Var e veleni, è la Serie A delle proteste
Quattro allenatori espulsi in una giornata, polemiche a San Siro per il rigore che dà alla Juventus il pareggio: le difficoltà della classe arbitrale si riversano su un campionato apertissimo
Quattro allenatori espulsi in una domenica rappresenta un piccolo record, soprattutto se il quinto (Mihajlovic) ha evitato il cartellino rosso solo perché le sue perplessità le ha esposte in maniera energica davanti alle telecamere e non in campo. Un primato per una singola giornata di campionato che deve far suonare il campanello d'allarme. C'è tanta, troppa, tensione in Serie A e la ragione può essere duplice: da una parte la sensazione di un campionato contendibile e senza il cannibale degli ultimi anni, dall'altra una classe media arbitrale che fa fatica a tenere una linea di indirizzo univoca. In epoca di video assistenza e di moviola in campo è un lusso che nessuno si può permettere.

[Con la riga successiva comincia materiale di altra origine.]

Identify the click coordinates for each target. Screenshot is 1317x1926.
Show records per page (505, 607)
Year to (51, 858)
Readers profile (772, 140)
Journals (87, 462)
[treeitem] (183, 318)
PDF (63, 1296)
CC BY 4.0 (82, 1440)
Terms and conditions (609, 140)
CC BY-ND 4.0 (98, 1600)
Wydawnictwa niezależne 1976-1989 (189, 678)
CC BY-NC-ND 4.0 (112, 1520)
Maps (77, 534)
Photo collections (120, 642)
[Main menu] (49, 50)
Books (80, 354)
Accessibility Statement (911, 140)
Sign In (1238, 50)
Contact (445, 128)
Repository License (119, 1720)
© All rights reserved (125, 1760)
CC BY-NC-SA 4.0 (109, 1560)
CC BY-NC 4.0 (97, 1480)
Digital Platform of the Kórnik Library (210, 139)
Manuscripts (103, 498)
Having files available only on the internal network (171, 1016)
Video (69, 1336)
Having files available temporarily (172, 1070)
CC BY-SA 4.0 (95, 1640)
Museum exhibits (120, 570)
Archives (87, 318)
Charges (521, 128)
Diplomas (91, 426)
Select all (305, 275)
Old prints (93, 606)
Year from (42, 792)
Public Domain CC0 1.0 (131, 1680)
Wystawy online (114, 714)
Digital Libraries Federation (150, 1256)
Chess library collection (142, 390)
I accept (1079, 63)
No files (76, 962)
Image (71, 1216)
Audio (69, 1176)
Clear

Gasperini, Mourinho, Spalletti e Inzaghi - in rigoroso ordine temporale di cartellini rossi - sono stati espulsi per motivi diversi. Tutti, però, hanno mostrato la stessa diffidenza verso le direzioni di gara della propria partita e hanno messo nel mirino gli arbitri evocando l'assenza di uniformità di giudizio, problema irrisolvibile, e la necessità che le linee di comunicazione siano aperte per un confronto in cui le scelte vengono spiegate. Anche per ammettere l'esistenza di un errore, qualità che i nostri fischietti non hanno in ossequio alla teoria del "tutto supportabile" che sta permeando anche queste stagioni di sviluppo del Var e delle sue norme applicative.

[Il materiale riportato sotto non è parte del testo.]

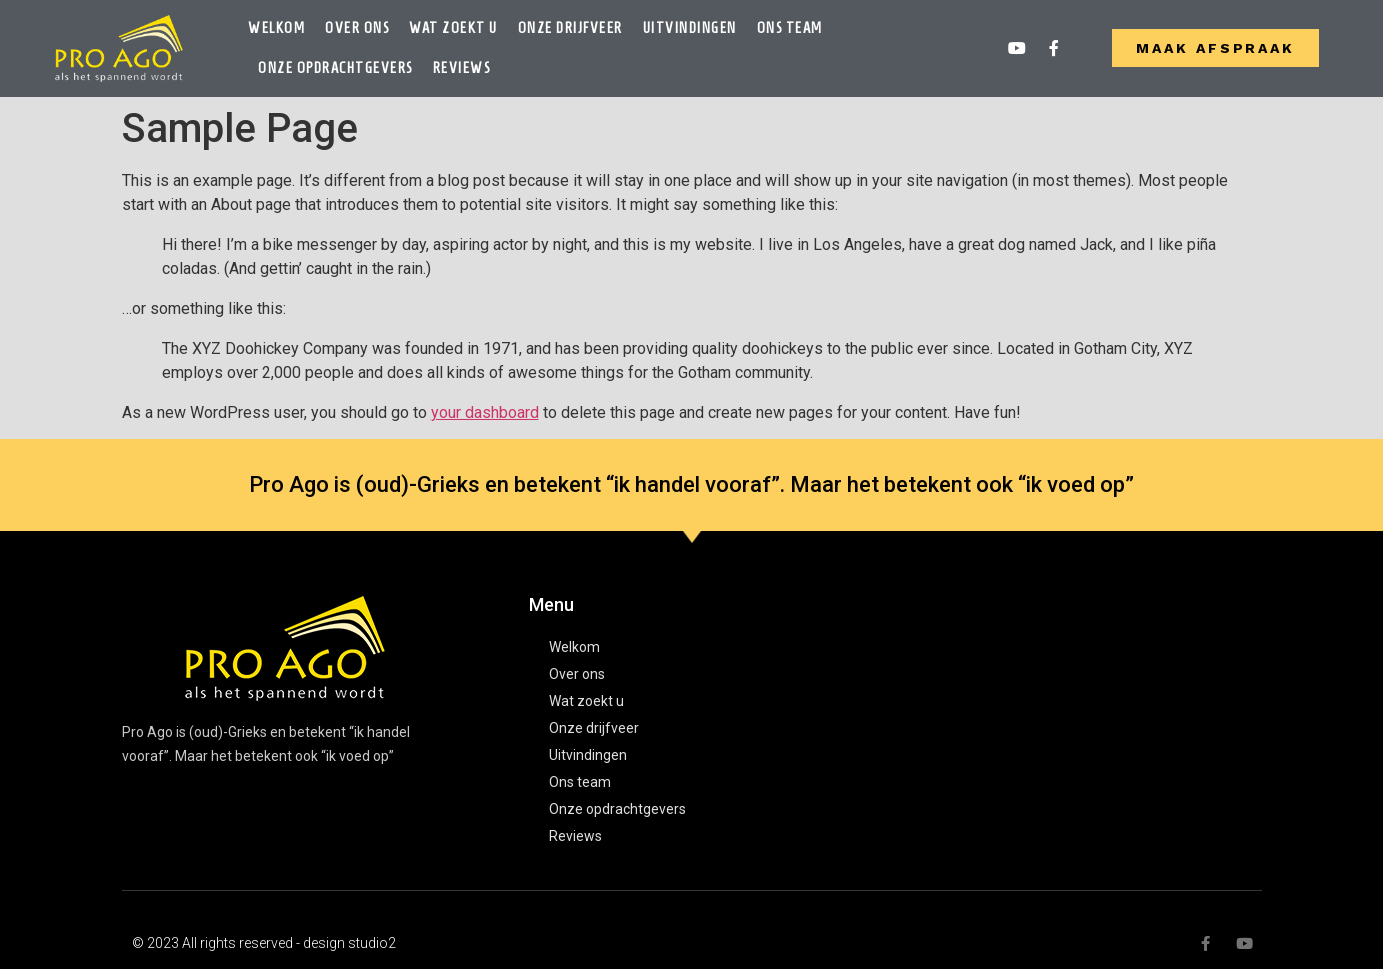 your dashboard (485, 412)
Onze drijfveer (570, 28)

Il problema è che la scarsa uniformità di intervento e di giudizio, già fastidiosa prima, è diventata una compagna di viaggio sgradita adesso che il problema si è spostato a monte e cioè al momento della scelta su intervento o non intervento della sala Var. Senza entrare nel merito del rigore concesso nel finale a San Siro e che ha sancito il pareggio della Juventus contro un'Inter furibonda, perché lo stesso metro non è stato applicato mandando al video Massa in Roma-Napoli per un contatto esistente e, quindi, un potenziale penalty non fischiato in campo? Si può accettare qualsiasi delle due letture, non che siano state diverse spostando punti pesanti nella corsa scudetto.

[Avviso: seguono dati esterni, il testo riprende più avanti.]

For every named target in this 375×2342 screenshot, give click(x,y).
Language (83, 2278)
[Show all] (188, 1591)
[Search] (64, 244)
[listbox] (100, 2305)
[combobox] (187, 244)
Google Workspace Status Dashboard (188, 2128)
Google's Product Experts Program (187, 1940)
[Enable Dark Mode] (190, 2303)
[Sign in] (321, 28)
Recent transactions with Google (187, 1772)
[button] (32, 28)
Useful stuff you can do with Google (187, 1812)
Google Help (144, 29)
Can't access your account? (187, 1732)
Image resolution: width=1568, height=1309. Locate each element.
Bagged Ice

Rocchi, fresco allenatore della squadra degli arbitri, ha davanti a sé un compito gravoso: far crescere un gruppo che ha perso in questi anni i suoi leader e che non dimostra di avere qualità eccelse. Sta lanciando dei giovani, sperimenta anche in gare di buon livello ma viene tradito anche da quelli più anziani e, colpa grave, non riesce a farsi capire e seguire dai suoi nelle linee guida della sua visione di calcio. A inizio stagione ha parlato di "soglia alta" per l'assegnazione di un calcio di rigore: le ultime settimane hanno visto un moltiplicarsi di rigorini.
Siamo solo a fine ottobre, il peggio deve ancora venire. Di questo passo cosa accadrà in inverno, quando si decidono i campionati e ogni fischio pesa il doppio? Rocchi ha scelto la linea del silenzio e fa parlare le sue decisioni. Quasi mai ferma gli arbitri dopo gli errori, che può essere anche una forma di difesa ma rappresenta certamente un modo per far arrivare all'esterno il messaggio che la colpa è quasi sempre degli altri. E' il succo dello sfogo di Gasperini, certamente esagerato per quello che era avvenuto in campo: serve che i direttori di gara o qualcuno per loro esca dalla torre d'avorio e parli. Spieghi. Argomenti. Aiutando se stessi e gli altri, ad esempio, a chiarire come venga applicato da noi un protocollo Var che sembra invecchiato precocemente e male.